Share your dilemmas and get honest opinions from other Mumsnetters.

I feel ungrateful for some presents - am I?

80 replies

BendyWendyCheesyFeet · 29/12/2021 20:07

My husband is a thoughtful and kind person but he seems to miss the mark when it comes to gifts.

For the last twenty years, he disappears a couple of days before Christmas or my birthday to 'sort some things'. I will then receive a number of gifts from the same shop on the big day that seem like he has panic bought them. Also these days, we usually get a load of Amazon boxes arrive the day before.
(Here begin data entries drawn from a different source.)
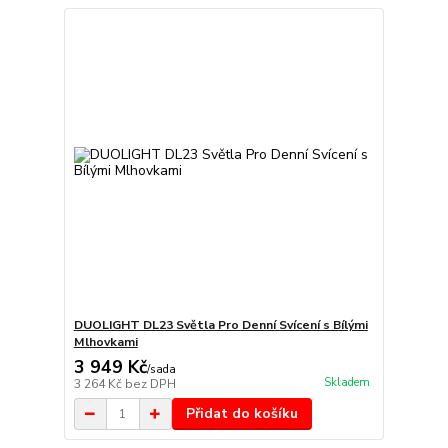
DUOLIGHT DL23 Světla Pro Denní Svícení s Bílými
Mlhovkami
3 949 Kč
/
sada
Skladem
3 264 Kč
bez DPH
Přidat do košíku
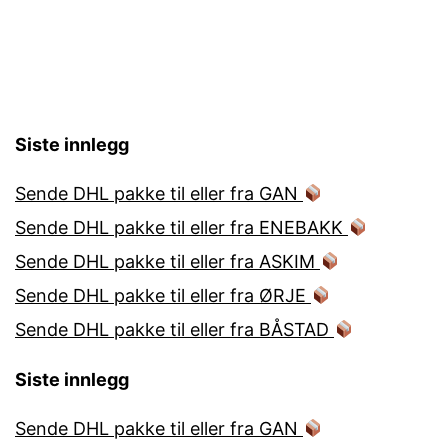
Siste innlegg
Sende DHL pakke til eller fra GAN
Sende DHL pakke til eller fra ENEBAKK
Sende DHL pakke til eller fra ASKIM
Sende DHL pakke til eller fra ØRJE
Sende DHL pakke til eller fra BÅSTAD
Siste innlegg
Sende DHL pakke til eller fra GAN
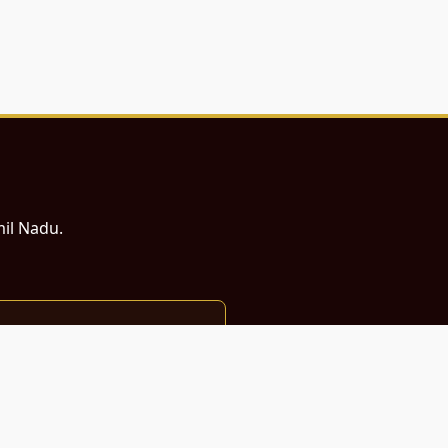
mil Nadu.
ம் சமர்ப்பணம்.
்துடன் வடிவமைக்கப்பட்டுள்ளது.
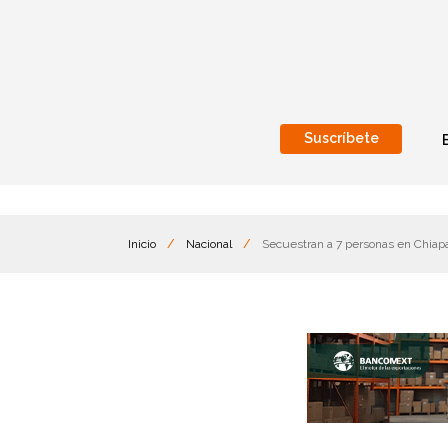
Suscríbete
Nacional
Internacionales
Inicio
/
Nacional
/
Secuestran a 7 personas en Chiapa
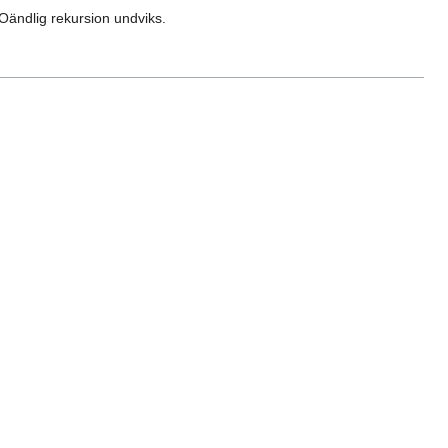
 Oändlig rekursion undviks.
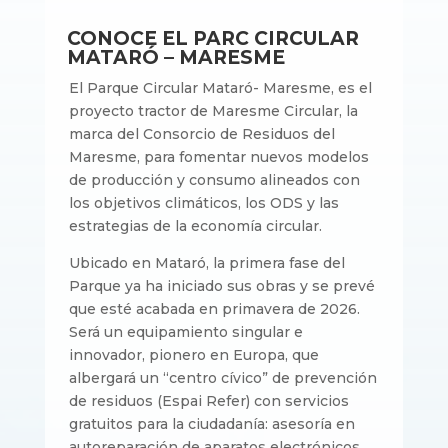
CONOCE EL PARC CIRCULAR
MATARÓ – MARESME
El Parque Circular Mataró- Maresme, es el
proyecto tractor de Maresme Circular, la
marca del Consorcio de Residuos del
Maresme, para fomentar nuevos modelos
de producción y consumo alineados con
los objetivos climáticos, los ODS y las
estrategias de la economía circular.
Ubicado en Mataró, la primera fase del
Parque ya ha iniciado sus obras y se prevé
que esté acabada en primavera de 2026.
Será un equipamiento singular e
innovador, pionero en Europa, que
albergará un “centro cívico” de prevención
de residuos (Espai Refer) con servicios
gratuitos para la ciudadanía: asesoría en
autoreparación de aparatos electrónicos,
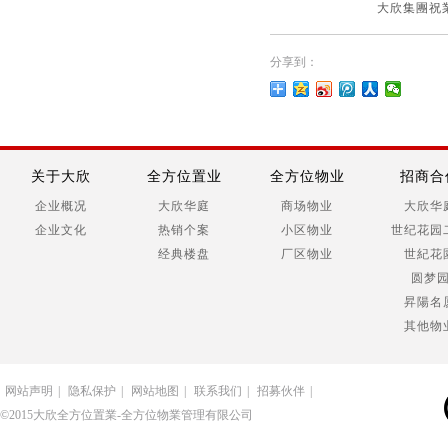
大欣集團祝
分享到：
关于大欣
全方位置业
全方位物业
招商合
企业概况
大欣华庭
商场物业
大欣华
企业文化
热销个案
小区物业
世纪花园
经典楼盘
厂区物业
世紀花
圆梦
昇陽名
其他物
网站声明
|
隐私保护
|
网站地图
|
联系我们
|
招募伙伴
|
©2015大欣全方位置業-全方位物業管理有限公司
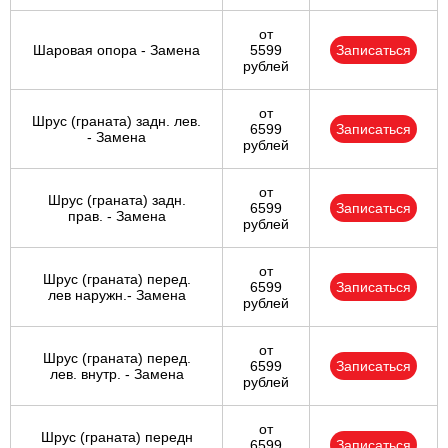
от
Шаровая опора - Замена
5599
Записаться
рублей
от
Шрус (граната) задн. лев.
6599
Записаться
- Замена
рублей
от
Шрус (граната) задн.
6599
Записаться
прав. - Замена
рублей
от
Шрус (граната) перед.
6599
Записаться
лев наружн.- Замена
рублей
от
Шрус (граната) перед.
6599
Записаться
лев. внутр. - Замена
рублей
от
Шрус (граната) передн
6599
Записаться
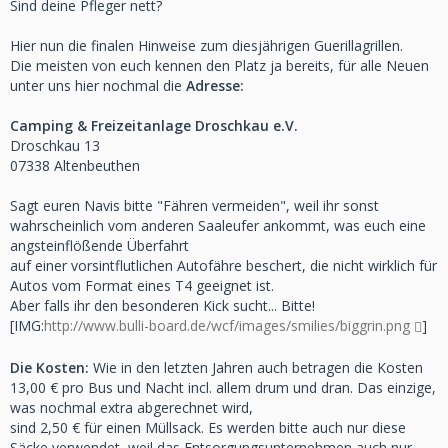
Sind deine Pfleger nett?
Hier nun die finalen Hinweise zum diesjährigen Guerillagrillen.
Die meisten von euch kennen den Platz ja bereits, für alle Neuen
unter uns hier nochmal die
Adresse:
Camping & Freizeitanlage Droschkau e.V.
Droschkau 13
07338 Altenbeuthen
Sagt euren Navis bitte "Fähren vermeiden", weil ihr sonst
wahrscheinlich vom anderen Saaleufer ankommt, was euch eine
angsteinflößende Überfahrt
auf einer vorsintflutlichen Autofähre beschert, die nicht wirklich für
Autos vom Format eines T4 geeignet ist.
Aber falls ihr den besonderen Kick sucht... Bitte!
[IMG:
http://www.bulli-board.de/wcf/images/smilies/biggrin.png
]
Die Kosten:
Wie in den letzten Jahren auch betragen die Kosten
13,00 € pro Bus und Nacht incl. allem drum und dran. Das einzige,
was nochmal extra abgerechnet wird,
sind 2,50 € für einen Müllsack. Es werden bitte auch nur diese
Säcke verwendet, weil das Entsorgungsunternehmen auch nur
A lot of the time it's not stuff I want particularly and I find myself getting more frustrated about it as each year passes.

Here are some examples of things he has given me:

  • A scarf I already had 'as a back up'
  • The same cheap perfume I had in the early 2000s which goes next to all the other unopened boxes he buys each year.
  • A book by his favourite author, I got him the same for his present.
  • A book I was currently reading in front of him, but in paperback instead of hardback.
  • Some jewelry you would imagine an elderly aunt wearing.
  • The most hideous and impractical bag, he had gone to Radley because I was admiring a leather bag there, and he obviously filtered low to high and bought the cheapest, tiniest one which wasn't even leather.
  • Tickets to a preschool show (think along the lines of In the Night Garden) before we had kids.

I tried talking to him gently about these things and he told me I was impossible to buy for. I don't agree with this, but as he doesn't get hints I suggested I do a specific list instead. I already have one I write for my mum and sisters but he never asked to look at it. So I sent him that. This time he missed the mark even more than ever seeing as he had guidance!

  • I asked for a Fit Bit, I got a cheap Chinese version from Amazon that has already broken.
  • I asked for a specific pair on sunglasses, he bought some cheaper versions that we had already tried on in a shop and I said I didn't like them.
  • I asked for a ring from Pandora and got a generic charm.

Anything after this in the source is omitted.